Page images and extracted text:
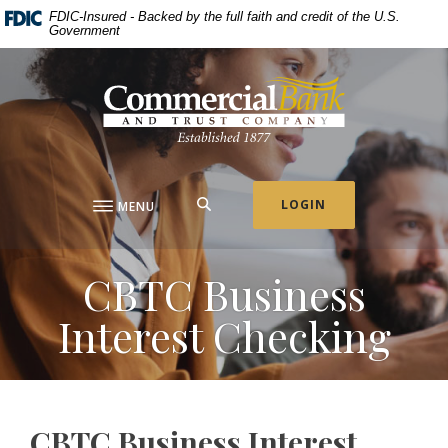
Home
Download
FDIC-Insured - Backed by the full faith and credit of the U.S.
Government
Skip
Acrobat
to
Reader
Commercial Bank & Trust Company
main
5.0
content
or
Skip
higher
to
to
footer
view
.pdf
SEARCH
LOGIN
MENU
files.
CBTC Business
Interest Checking
CBTC Business Interest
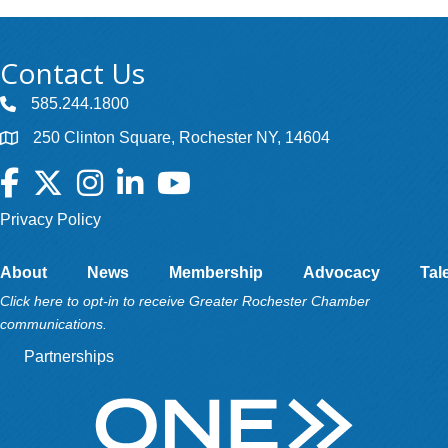
Contact Us
585.244.1800
250 Clinton Square, Rochester NY, 14604
Facebook
Twitter
Instagram
LinkedIn
YouTube
Privacy Policy
About
News
Membership
Advocacy
Tal
Click here to opt-in to receive Greater Rochester Chamber
communications.
Partnerships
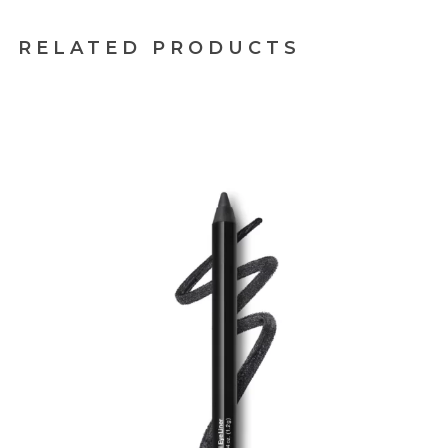
RELATED PRODUCTS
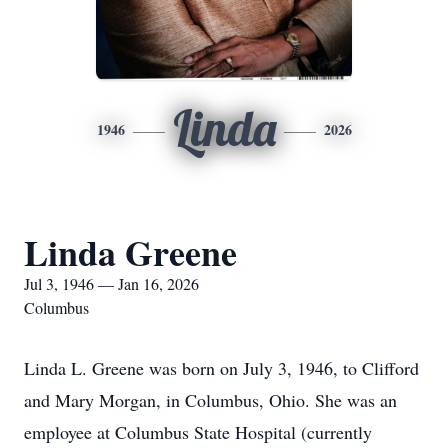
Linda
1946
2026
Linda Greene
Jul 3, 1946 — Jan 16, 2026
Columbus
Linda L. Greene was born on July 3, 1946, to Clifford
and Mary Morgan, in Columbus, Ohio. She was an
employee at Columbus State Hospital (currently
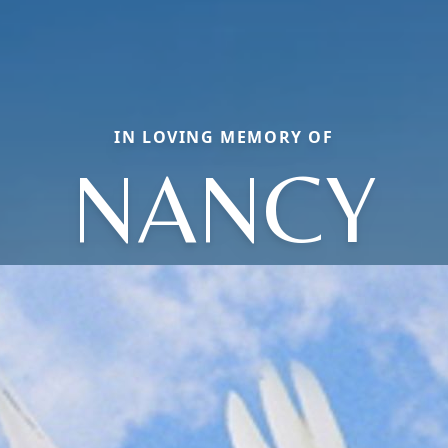
IN LOVING MEMORY OF
NANCY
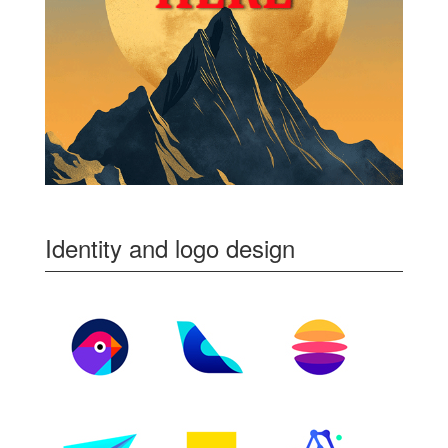
Identity and logo design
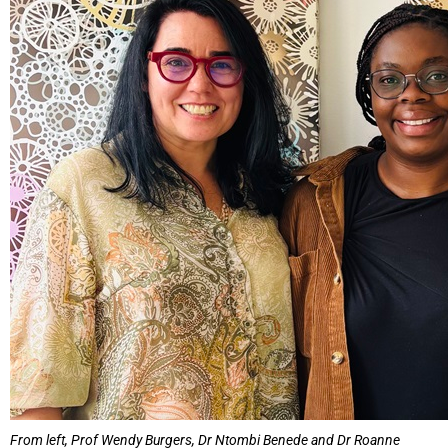
From left, Prof Wendy Burgers, Dr Ntombi Benede and Dr Roanne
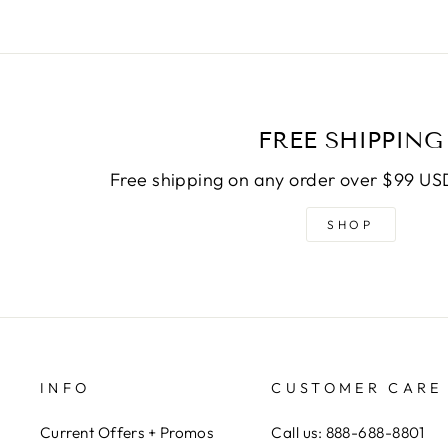
FREE SHIPPING
Free shipping on any order over $99 USD
SHOP
INFO
CUSTOMER CARE
Current Offers + Promos
Call us: 888-688-8801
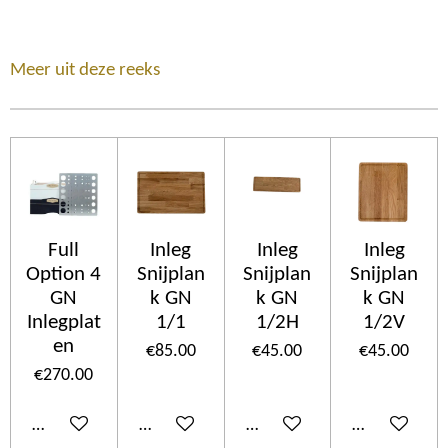
Meer uit deze reeks
Full
Inleg
Inleg
Inleg
Option 4
Snijplan
Snijplan
Snijplan
GN
k GN
k GN
k GN
Inlegplat
1/1
1/2H
1/2V
en
€85.00
€45.00
€45.00
€270.00
Add to cart
Add to cart
Add to cart
Add to cart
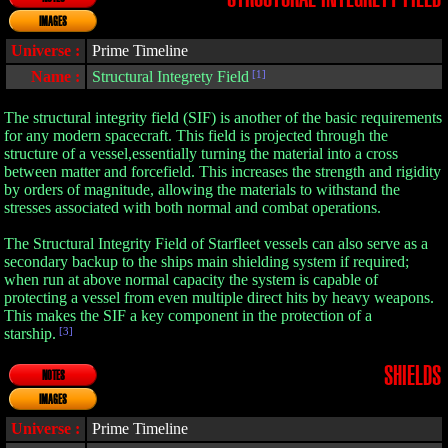
IMAGES
Universe :
Prime Timeline
Name :
Structural Integrety Field
[1]
The structural integrity field (SIF) is another of the basic requirements
for any modern spacecraft. This field is projected through the
structure of a vessel,essentially turning the material into a cross
between matter and forcefield. This increases the strength and rigidity
by orders of magnitude, allowing the materials to withstand the
stresses associated with both normal and combat operations.
The Structural Integrity Field of Starfleet vessels can also serve as a
secondary backup to the ships main shielding system if required;
when run at above normal capacity the system is capable of
protecting a vessel from even multiple direct hits by heavy weapons.
This makes the SIF a key component in the protection of a
starship.
[3]
SHIELDS
NOTES
IMAGES
Universe :
Prime Timeline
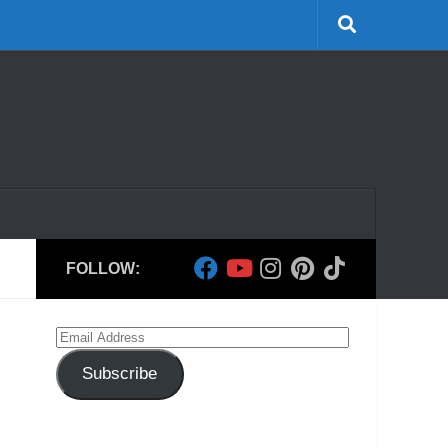
FOLLOW:
Email
Address
Subscribe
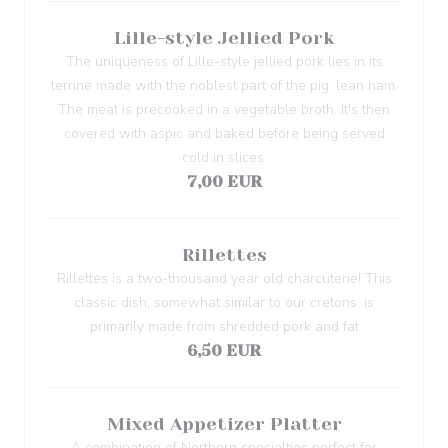
Lille-style Jellied Pork
The uniqueness of Lille-style jellied pork lies in its
terrine made with the noblest part of the pig: lean ham.
The meat is precooked in a vegetable broth. It's then
covered with aspic and baked before being served
cold in slices.
7,00 EUR
Rillettes
Rillettes is a two-thousand year old charcuterie! This
classic dish, somewhat similar to our cretons, is
primarily made from shredded pork and fat
6,50 EUR
Mixed Appetizer Platter
A combination of Northern specialties perfect for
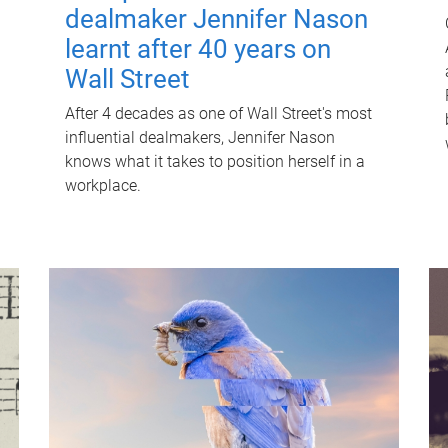
dealmaker Jennifer Nason
learnt after 40 years on
Wall Street
After 4 decades as one of Wall Street's most
influential dealmakers, Jennifer Nason
knows what it takes to position herself in a
workplace.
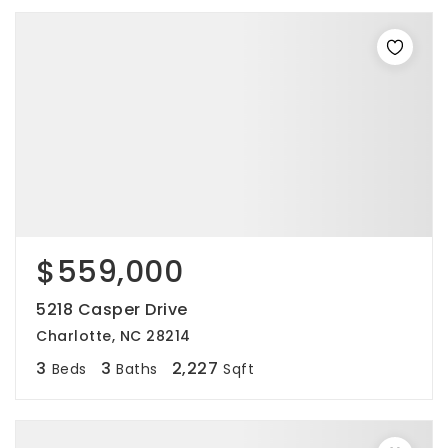
$559,000
5218 Casper Drive
Charlotte, NC 28214
3
3
2,227
Beds
Baths
Sqft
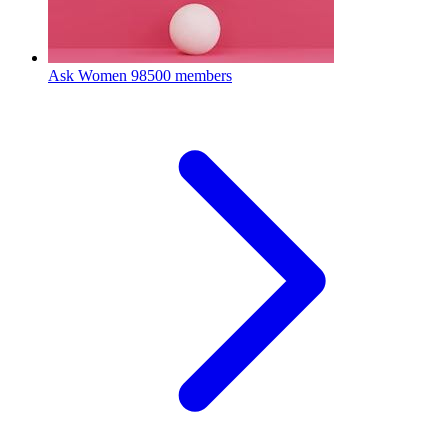
Ask Women
98500 members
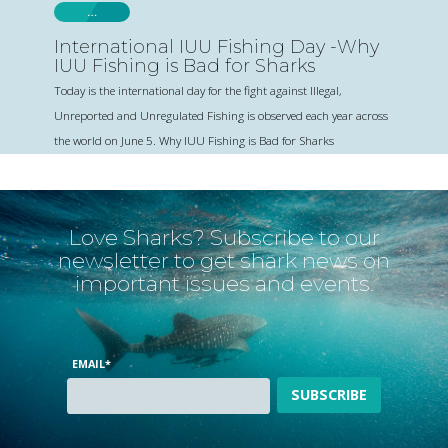
…
International IUU Fishing Day -Why
IUU Fishing is Bad for Sharks
Today is the international day for the fight against Illegal,
Unreported and Unregulated Fishing is observed each year across
the world on June 5. Why IUU Fishing is Bad for Sharks
Love Sharks? Subscribe to our
newsletter to get shark news on
important issues and events.
EMAIL
*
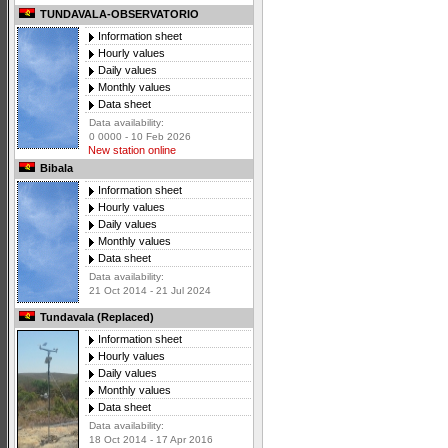
TUNDAVALA-OBSERVATORIO
Information sheet
Hourly values
Daily values
Monthly values
Data sheet
Data availability:
0 0000 - 10 Feb 2026
New station online
Bibala
Information sheet
Hourly values
Daily values
Monthly values
Data sheet
Data availability:
21 Oct 2014 - 21 Jul 2024
Tundavala (Replaced)
Information sheet
Hourly values
Daily values
Monthly values
Data sheet
Data availability:
18 Oct 2014 - 17 Apr 2016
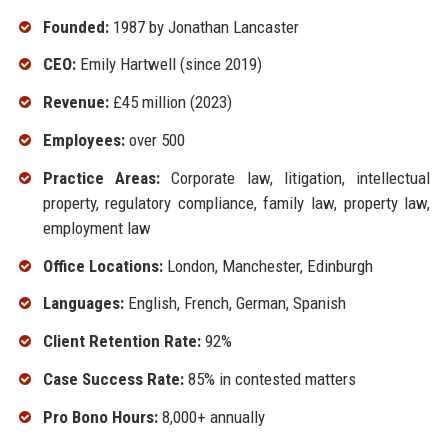
Founded:
1987 by Jonathan Lancaster
CEO:
Emily Hartwell (since 2019)
Revenue:
£45 million (2023)
Employees:
over 500
Practice Areas:
Corporate law, litigation, intellectual
property, regulatory compliance, family law, property law,
employment law
Office Locations:
London, Manchester, Edinburgh
Languages:
English, French, German, Spanish
Client Retention Rate:
92%
Case Success Rate:
85% in contested matters
Pro Bono Hours:
8,000+ annually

WORK REQUIRED: Please find each line in the records above that holds the word "Business", and copy it.

RESPONSE:
CBTC Business
CBTC Business Interest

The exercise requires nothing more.